Russ is one of my oldest friends in Monaco, a relationship that goes back more than twenty years, and that’s a long time by Monaco standards. We’ve both been there, got the t-shirt (or more like, in Russ’ case, the hoodie) and done it. Despite it feeling like yesterday, we’ve long since sailed on from the easy, single, carefree life of the Columbus bar and mid-week Rascasse nights to weddings, responsible jobs, children and everything else in-between.
When I first encountered Russ, it was, indeed, in the Hotel Columbus bar, back in the days when David Coulthard still owned half of it and could often be found propping it up. Ah yes, those good ole’ days when one could rock up to any one of the three decent bars in Monaco on any given day in the week, with no fixed rendezvous and be certain to meet at least a handful of great friends who were already there hanging out. It was easy, a far more simple life than the 2020s and my God it was fun. I’d liken it to living in a real-life series of Friends. Just one big group of mates hanging out together in a Principality that, although it appeared stuck in a 70s time warp, actually offered heaps of frivolity if you knew where and how to make it. We were in the MC social mixing bowl together, each with our own version of how we got there, each contributing to the smorgasbord of diverse and exotic cultures at every party and it didn’t matter if you were 20 or 60, everyone was welcome.

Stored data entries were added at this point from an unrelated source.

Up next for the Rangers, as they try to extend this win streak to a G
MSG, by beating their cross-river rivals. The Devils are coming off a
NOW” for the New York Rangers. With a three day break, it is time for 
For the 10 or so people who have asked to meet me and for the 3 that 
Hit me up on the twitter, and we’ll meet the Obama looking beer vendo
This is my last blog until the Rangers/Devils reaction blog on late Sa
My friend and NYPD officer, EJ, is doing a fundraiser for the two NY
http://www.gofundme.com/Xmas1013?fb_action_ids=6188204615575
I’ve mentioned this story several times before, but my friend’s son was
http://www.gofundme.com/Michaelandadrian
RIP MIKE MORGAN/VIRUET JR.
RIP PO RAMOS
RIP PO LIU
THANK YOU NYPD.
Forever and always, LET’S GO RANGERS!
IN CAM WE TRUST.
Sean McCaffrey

At that time, no one gave a monkey’s how many diamonds you’d got (or rather, hadn’t) or whether you had a frowny forehead or if you sported a Yacht Club badge on your car. We just accepted each other as we were; bonding over copious amounts of cheap bottles of Rosè a la Rose, hanging out at Mala Beach on Hungover Saturday and generally having a right old laugh.

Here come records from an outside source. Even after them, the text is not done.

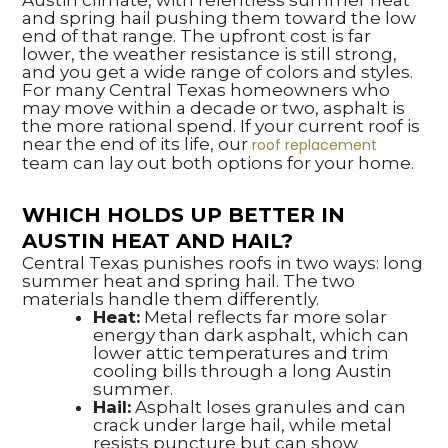
Austin climate, with relentless summer heat
and spring hail pushing them toward the low
end of that range. The upfront cost is far
lower, the weather resistance is still strong,
and you get a wide range of colors and styles.
For many Central Texas homeowners who
may move within a decade or two, asphalt is
the more rational spend. If your current roof is
near the end of its life, our
roof replacement
team can lay out both options for your home.
WHICH HOLDS UP BETTER IN
AUSTIN HEAT AND HAIL?
Central Texas punishes roofs in two ways: long
summer heat and spring hail. The two
materials handle them differently.
Heat:
Metal reflects far more solar
energy than dark asphalt, which can
lower attic temperatures and trim
cooling bills through a long Austin
summer.
Hail:
Asphalt loses granules and can
crack under large hail, while metal
resists puncture but can show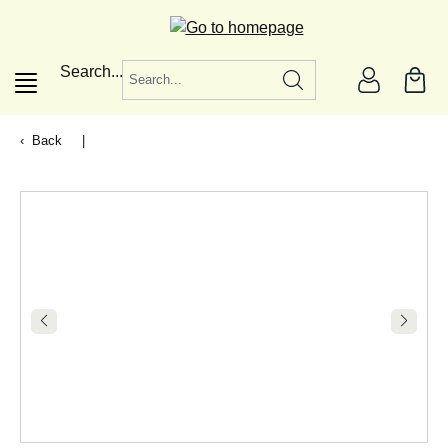
in content
Search...
Back
|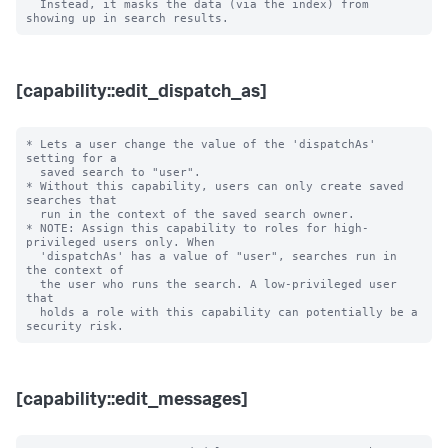
  Instead, it masks the data (via the index) from 
[capability::edit_dispatch_as]
* Lets a user change the value of the 'dispatchAs' 
setting for a

  saved search to "user".

* Without this capability, users can only create saved 
searches that

  run in the context of the saved search owner.

* NOTE: Assign this capability to roles for high-
privileged users only. When

  'dispatchAs' has a value of "user", searches run in 
the context of

  the user who runs the search. A low-privileged user 
that

  holds a role with this capability can potentially be a 
[capability::edit_messages]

Like all of us, Russ presented himself differently back then. His standard attire was old jeans, some sort of sport logoed t-shirt, a hoodie, trainers and his trademark, a baseball cap. Very cool if you’re into mountain bikes, skateboards and snow-boarding but completely un-Monaco. It didn’t faze him one bit, he was a British lad, after all, with a fondness for battered sausages and a decent pint.
At the time we first met, Russ worked for Kona Bikes, both as Marketing Director and as chief of their successful mountain bike team. Like so many of us living here, the journey of his life from the wet, north-eastern town of Wrexham in Wales to the slippery, marble pavements of Monaco was a varied and interesting one.
Before his adoptive parents found him, Russ’ first months of life were spent being cared for at a convent in Wales. Ten years of living in the suburbs of Manchester gave young Russ a life-long foundation of good, core values and solid, northern grounding. After his parents’ divorce, Mum eventually met his second Dad and the family moved to Oxford and then Guildford, Surrey. Through his first Dad’s passion for road bikes, this is when Russ took up cycling. This was rather short-lived, however, after his father suffered a nasty road accident and insisted thereafter that Russ switch to mountain biking instead. Henceforth began Russ’ passion for all things linked with mountain biking – cross country, downhill, enduro and free riding.
At school, his love for technology was matched by his strong dislike of English Lit. He was far too occupied training for his next mountain bike race around the UK to worry about exams. Much to his parents’ dismay, he left school with a-less-than-impressive “U” for Ungraded and an F for French. He was offered a job for £50 a week to mind and sweep the floor of a local bike shop, and, unlike many of the Gen Z youth of today, he diligently worked his way up the ladder, eventually becoming the manager of a chain of regional bike stores across England.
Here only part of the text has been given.